■ **Work to complete**: Write the listing below out again in full, dropping its pictures.

■ **Records for the exercise**:
■ ■ ■
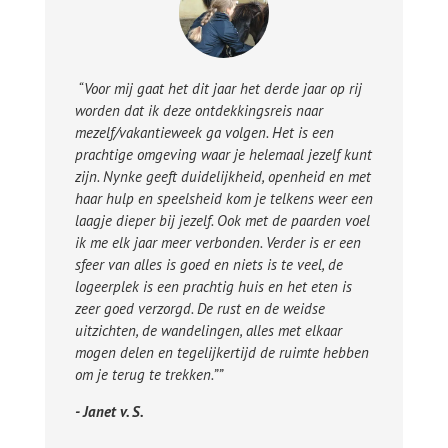
“Voor mij gaat het dit jaar het derde jaar op rij
worden dat ik deze ontdekkingsreis naar
mezelf/vakantieweek ga volgen. Het is een
prachtige omgeving waar je helemaal jezelf kunt
zijn. Nynke geeft duidelijkheid, openheid en met
haar hulp en speelsheid kom je telkens weer een
laagje dieper bij jezelf. Ook met de paarden voel
ik me elk jaar meer verbonden. Verder is er een
sfeer van alles is goed en niets is te veel, de
logeerplek is een prachtig huis en het eten is
zeer goed verzorgd. De rust en de weidse
uitzichten, de wandelingen, alles met elkaar
mogen delen en tegelijkertijd de ruimte hebben
om je terug te trekken.””
- Janet v. S.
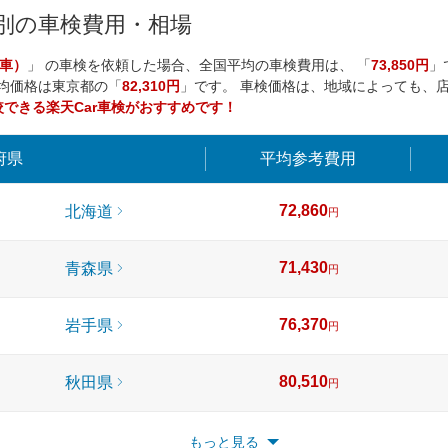
県別の車検費用・相場
車）
」 の車検を依頼した場合、全国平均の車検費用は、 「
73,850円
」
均価格は
東京都
の「
82,310円
」です。 車検価格は、地域によっても、
できる楽天Car車検がおすすめです！
府県
平均
参考費用
72,860
北海道
円
71,430
青森県
円
76,370
岩手県
円
80,510
秋田県
円
69,140
宮城県
もっと見る
円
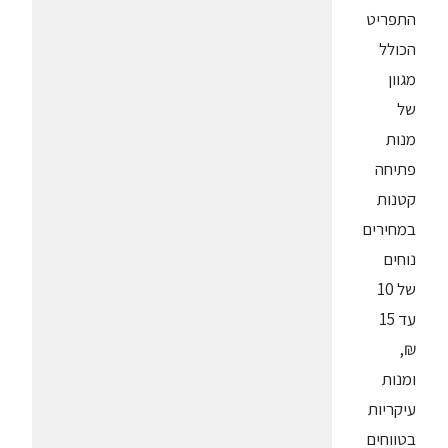
התפריט
הכולל
מגוון
של
מנות
פתיחה
קטנות
במחירים
נוחים
של 10
עד 15
₪,
ומנות
עיקריות
בטווחים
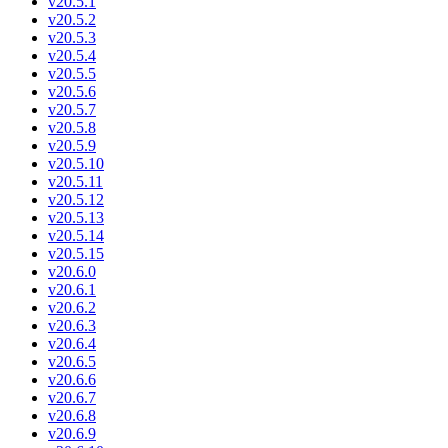
v20.5.1
v20.5.2
v20.5.3
v20.5.4
v20.5.5
v20.5.6
v20.5.7
v20.5.8
v20.5.9
v20.5.10
v20.5.11
v20.5.12
v20.5.13
v20.5.14
v20.5.15
v20.6.0
v20.6.1
v20.6.2
v20.6.3
v20.6.4
v20.6.5
v20.6.6
v20.6.7
v20.6.8
v20.6.9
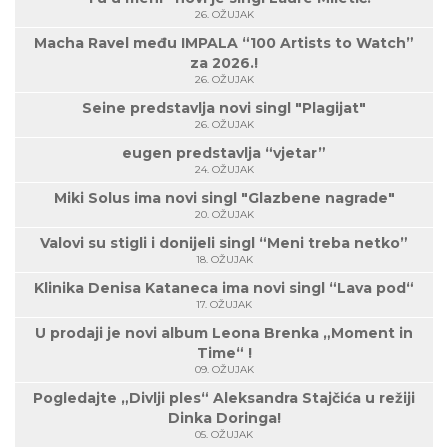
26. OŽUJAK
Macha Ravel među IMPALA “100 Artists to Watch”
za 2026.!
26. OŽUJAK
Seine predstavlja novi singl "Plagijat"
26. OŽUJAK
eugen predstavlja “vjetar”
24. OŽUJAK
Miki Solus ima novi singl "Glazbene nagrade"
20. OŽUJAK
Valovi su stigli i donijeli singl “Meni treba netko”
18. OŽUJAK
Klinika Denisa Kataneca ima novi singl “Lava pod“
17. OŽUJAK
U prodaji je novi album Leona Brenka „Moment in
Time“ !
09. OŽUJAK
Pogledajte „Divlji ples“ Aleksandra Stajčića u režiji
Dinka Doringa!
05. OŽUJAK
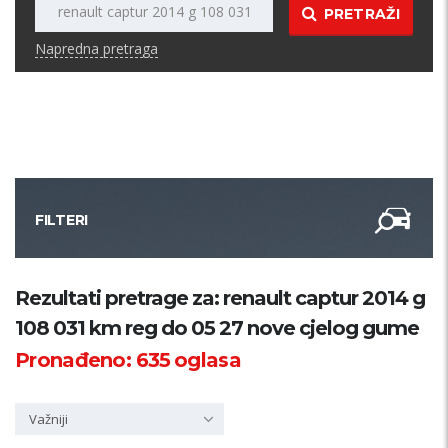
PRETRAŽI
Napredna pretraga
FILTERI
Kategorija
Rezultati pretrage za: renault captur 2014 g
108 031 km reg do 05 27 nove cjelog gume
Županija
Pronađeno:
635
oglasa
Samo sa slikom
Važniji
PRETRAŽI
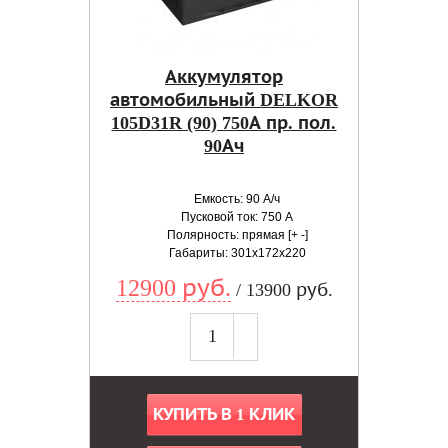
Аккумулятор
автомобильный DELKOR
105D31R (90) 750А пр. пол.
90Ач
Емкость: 90 А/ч
Пусковой ток: 750 А
Полярность: прямая [+ -]
Габариты: 301x172x220
12900 руб.
/ 13900 руб.
КУПИТЬ В 1 КЛИК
■ ■ ■
■ **Reply**:
“Voor mij gaat het dit jaar het derde jaar op rij
worden dat ik deze ontdekkingsreis naar
mezelf/vakantieweek ga volgen. Het is een
prachtige omgeving waar je helemaal jezelf kunt
zijn. Nynke geeft duidelijkheid, openheid en met
haar hulp en speelsheid kom je telkens weer een
laagje dieper bij jezelf. Ook met de paarden voel
ik me elk jaar meer verbonden. Verder is er een
sfeer van alles is goed en niets is te veel, de
logeerplek is een prachtig huis en het eten is
zeer goed verzorgd. De rust en de weidse
uitzichten, de wandelingen, alles met elkaar
mogen delen en tegelijkertijd de ruimte hebben
om je terug te trekken.””
- Janet v. S.
県別の車検費用・相場
車）
」 の車検を依頼した場合、全国平均の車検費用は、 「
73,850円
」
均価格は
東京都
の「
82,310円
」です。 車検価格は、地域によっても、
できる楽天Car車検がおすすめです！
府県
平均
参考費用
72,860
北海道
円
71,430
青森県
円
76,370
岩手県
円
80,510
秋田県
円
69,140
宮城県
もっと見る
円
התפריט
הכולל
מגוון
של
מנות
פתיחה
קטנות
במחירים
נוחים
של 10
עד 15
₪,
ומנות
עיקריות
בטווחים
v20.5.1
v20.5.2
v20.5.3
v20.5.4
v20.5.5
v20.5.6
v20.5.7
v20.5.8
v20.5.9
v20.5.10
v20.5.11
v20.5.12
v20.5.13
v20.5.14
v20.5.15
v20.6.0
v20.6.1
v20.6.2
v20.6.3
v20.6.4
v20.6.5
v20.6.6
v20.6.7
v20.6.8
v20.6.9
26. OŽUJAK
Macha Ravel među IMPALA “100 Artists to Watch”
za 2026.!
26. OŽUJAK
Seine predstavlja novi singl "Plagijat"
26. OŽUJAK
eugen predstavlja “vjetar”
24. OŽUJAK
Miki Solus ima novi singl "Glazbene nagrade"
20. OŽUJAK
Valovi su stigli i donijeli singl “Meni treba netko”
18. OŽUJAK
Klinika Denisa Kataneca ima novi singl “Lava pod“
17. OŽUJAK
U prodaji je novi album Leona Brenka „Moment in
Time“ !
09. OŽUJAK
Pogledajte „Divlji ples“ Aleksandra Stajčića u režiji
Dinka Doringa!
05. OŽUJAK
PRETRAŽI
Napredna pretraga
FILTERI
Kategorija
Rezultati pretrage za: renault captur 2014 g
108 031 km reg do 05 27 nove cjelog gume
Županija
Pronađeno:
635
oglasa
Samo sa slikom
Važniji
PRETRAŽI
Аккумулятор
автомобильный DELKOR
105D31R (90) 750А пр. пол.
90Ач
Емкость: 90 А/ч
Пусковой ток: 750 А
Полярность: прямая [+ -]
Габариты: 301x172x220
12900 руб.
/ 13900 руб.
КУПИТЬ В 1 КЛИК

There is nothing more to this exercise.